Myanmar is not a sterile place. Life begets life and its growth (at least with regards to tourism) outstrips the order even a stable government could impose. The changes that are taking place are so palpable that throughout the whole trip we wondered "for how long will it be this way?" We loved being there, but that enjoyment was a little tinged with guilt. We were part of a wave of backpackers and fancy tour groups crashing against a very heterogeneous (and contentious) wall of traditions. Open borders, like all things, are probably a mixed blessing. Traditions with commercial value are more likely to be preserved and change, regardless of how much it is resisted, is inevitable. That being said, we saw so much industry devoted to foreigners. In a country struggling to develop itself and unify, tourism seems like an unceasing diversion rather than a sustainable source of industry.

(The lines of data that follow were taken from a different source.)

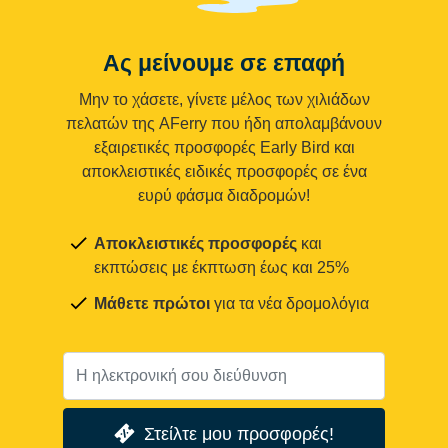
Ας μείνουμε σε επαφή
Μην το χάσετε, γίνετε μέλος των χιλιάδων
πελατών της AFerry που ήδη απολαμβάνουν
εξαιρετικές προσφορές Early Bird και
αποκλειστικές ειδικές προσφορές σε ένα
ευρύ φάσμα διαδρομών!
Αποκλειστικές προσφορές
και
εκπτώσεις με έκπτωση έως και 25%
Μάθετε πρώτοι
για τα νέα δρομολόγια
Στείλτε μου προσφορές!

As a result of the more discomforting aspects of the trek, we tended to focus more on the nature, which was abundant and phenomenal.
The last day of our hike ended with an hour long boat ride across the largest lake in Myanmar, Inle Lake, which is 22km long. Our boat took us directly to the pier of the luxury hotel that Matt and I had splurged on for our last two days of vacation. More or less as soon as we put our bags down, we proceeded to be so sick that we left the hotel grounds for about 2 hours total the entire time we were there (anytime we were more than 5 minutes away from a bathroom there was serious danger of pants pooping).
Two days of hotel party later, we took the overnight bus back to Yangon to catch our flight home. Having ridden on a fair share of bat shit insane buses, we feel confident in saying this was the worst. Literally five minutes in we started wanting to vomit, and the car sickness didn't abate for at least 4 hours. Luckily they had T.V.s so we turned on movies (to block out the sound of everyone else booting), closed our eyes (to block out the sight of everyone else booting), and buckled down. Thankfully we hadn't eaten in two days so we were set. We learned two things on that bus ride: Wall-e is a terrible movie without visuals, while Independence Day, on the other hand, is awesome.
We arrived at the airport the next morning about six hours early for check in, somehow passed the time, and arrived in Vietnam about 5 pounds lighter and happy to be home.